Altri tempi. Ma questa vicenda ci consente di fare dei bilanci più generali: la Fiat campava di una facile rendita con gli aiuti dello stato, diretti e indiretti o con le sontuose commesse per le sue aziende di contorno, mentre la bolla di potere in cui si affastellano promiscuamente politica, affari e media le consentiva un dominio praticamente assoluto sul mercato italiano.Non aveva voglia di battersi seriamente per acquisire una posizione di spicco se non di predominio in Europa. Troppa fatica e soprattutto troppo incerto il guadagno padronale di fronte a una situazione di mercato che l’avrebbe costretta a migliorare e di molto gli standard costruttivi, le tolleranze di fabbrica, la scelta dei materiali e insomma ad abbandonare la mediocrità produttiva che poteva permettersi grazie a un quasi monopolio sul mercato casalingo che in seguito ha difeso impedendo che altri marchi, oltre a quelli Lancia e Alfa Romeo, acquisiti per quattro soldi, impiantassero fabbriche e centri produttivi in Italia. E così quando le avvisaglie del globalismo hanno battuto un pugno sul tavolo strappando all’azienda torinese sempre più fette di mercato interno, il gruppo è andato in situazione di costante apnea. Abbiamo di fronte agli occhi il massimo esempio di come un’eccellente capacità ingegneristica sia stata alla fine umiliata da una pessima pratica costruttiva e gestionale per motivi di immediato profitto padronale, uno iato, un precipizio che peraltro possiamo notare in ogni campo di questo disgraziato Paese.

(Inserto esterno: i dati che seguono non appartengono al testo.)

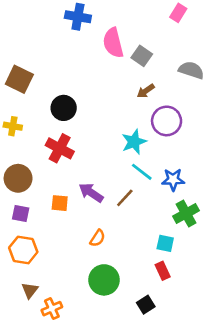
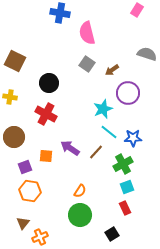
gray square: (142, 56) -> (87, 64), moved
purple square: (21, 213) -> (25, 167), moved, turned -32
green cross: (186, 213) -> (123, 164), moved
orange semicircle: (97, 238) -> (80, 191), moved
cyan square: (165, 243) -> (127, 187), turned -32
orange hexagon: (23, 250) -> (30, 191), moved

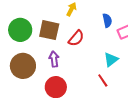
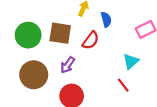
blue semicircle: (107, 20) -> (106, 19), moved
purple arrow: (54, 59) -> (68, 65), turned -133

Certo non è immaginabile che la Fiat potesse rimanere da sola in un mercato globale , ma fare le alleanze giuste da una posizione di forza è cosa diversa da fare l’accattonaggio molesto e per di più verso chi non sta nemmeno troppo bene: prima si è lasciata scappare l’occasione giapponese di fare alleanze, poi quella cinese specialmente dopo l’infausta unione con la Chrysler e adesso si lega ai suoi diretti concorrenti la cui unica mira è togliersi di mezzo il concorrente locale. Pegiò per noi.